__What the exercise asks__.
Whenever a line below holds the word "журналистов", copy that line.

__Dataset content__.
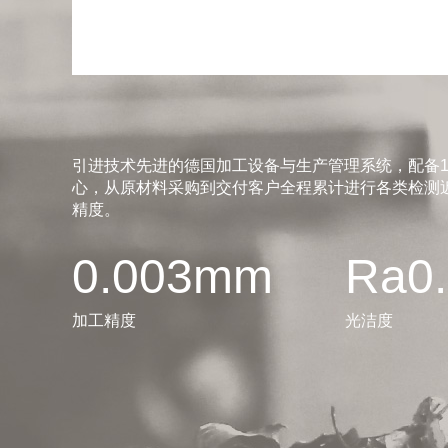
引进技术先进的德国加工设备与生产管理系统，配备1
心，从原材料采购到交付客户全程累计进行各类检测近
精度。
0.003mm
Ra0
加工精度
光洁度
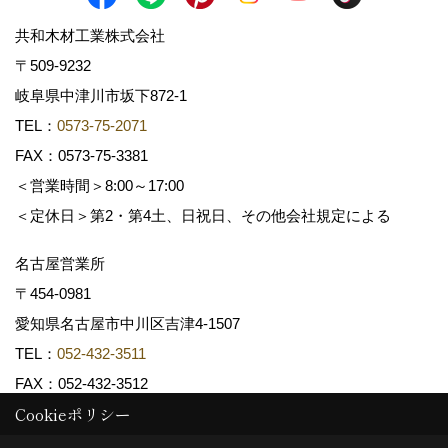
共和木材工業株式会社
〒509-9232
岐阜県中津川市坂下872‐1
TEL：
0573-75-2071
FAX：0573-75-3381
＜営業時間＞8:00～17:00
＜定休日＞第2・第4土、日祝日、その他会社規定による
名古屋営業所
〒454-0981
愛知県名古屋市中川区吉津4-1507
TEL：
052-432-3511
FAX：052-432-3512
Cookieポリシー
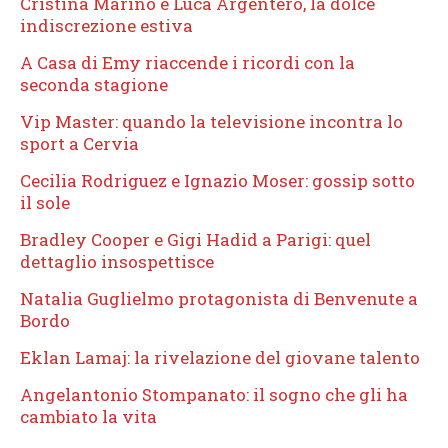
Cristina Marino e Luca Argentero, la dolce
indiscrezione estiva
A Casa di Emy riaccende i ricordi con la
seconda stagione
Vip Master: quando la televisione incontra lo
sport a Cervia
Cecilia Rodriguez e Ignazio Moser: gossip sotto
il sole
Bradley Cooper e Gigi Hadid a Parigi: quel
dettaglio insospettisce
Natalia Guglielmo protagonista di Benvenute a
Bordo
Eklan Lamaj: la rivelazione del giovane talento
Angelantonio Stompanato: il sogno che gli ha
cambiato la vita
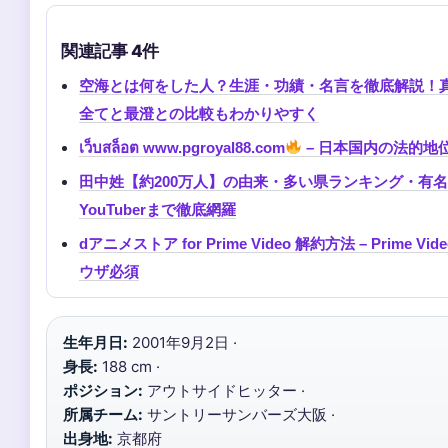
関連記事 4件
空海とは何をした人？生涯・功績・名言を徹底解説！
全てと最澄との比較もわかりやすく
เว็บสล็อต www.pgroyal88.com
– 日本国内の法的地
田中姓【約200万人】の由来・多い県ランキング・有
YouTuberまで徹底網羅
dアニメストア for Prime Video 解約方法 – Prime
ウザ必須
生年月日:
2001年9月2日 ·
身長:
188 cm ·
ポジション:
アウトサイドヒッター ·
所属チーム:
サントリーサンバーズ大阪 ·
出身地:
京都府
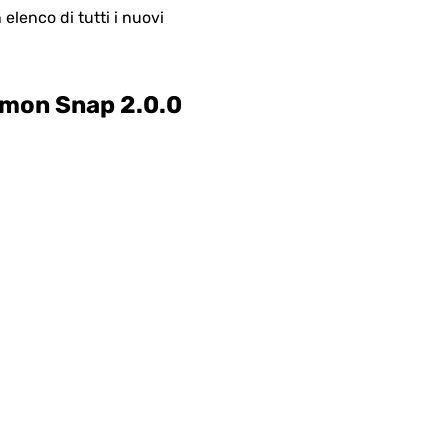
lenco di tutti i nuovi
emon Snap 2.0.0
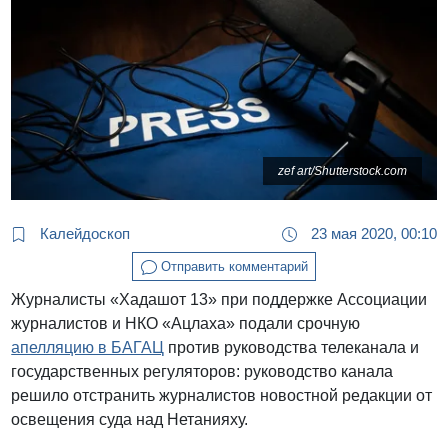
zef art/Shutterstock.com
Калейдоскоп
23 мая 2020, 00:10
Отправить комментарий
Журналисты «Хадашот 13» при поддержке Ассоциации
журналистов и НКО «Ацлаха» подали срочную
апелляцию в БАГАЦ
против руководства телеканала и
государственных регуляторов: руководство канала
решило отстранить журналистов новостной редакции от
освещения суда над Нетанияху.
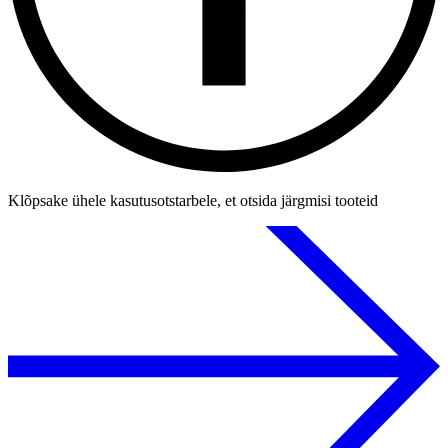
Klõpsake ühele kasutusotstarbele, et otsida järgmisi tooteid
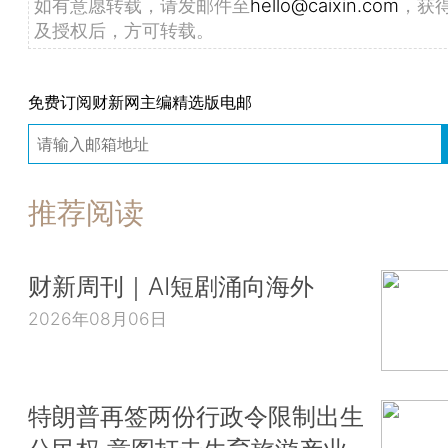
如有意愿转载，请发邮件至
hello@caixin.com
，获
及授权后，方可转载。
免费订阅财新网主编精选版电邮
推荐阅读
财新周刊｜AI短剧涌向海外
2026年08月06日
特朗普再签两份行政令限制出生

__Result__.
журналистов и НКО «Ацлаха» подали срочную
решило отстранить журналистов новостной редакции от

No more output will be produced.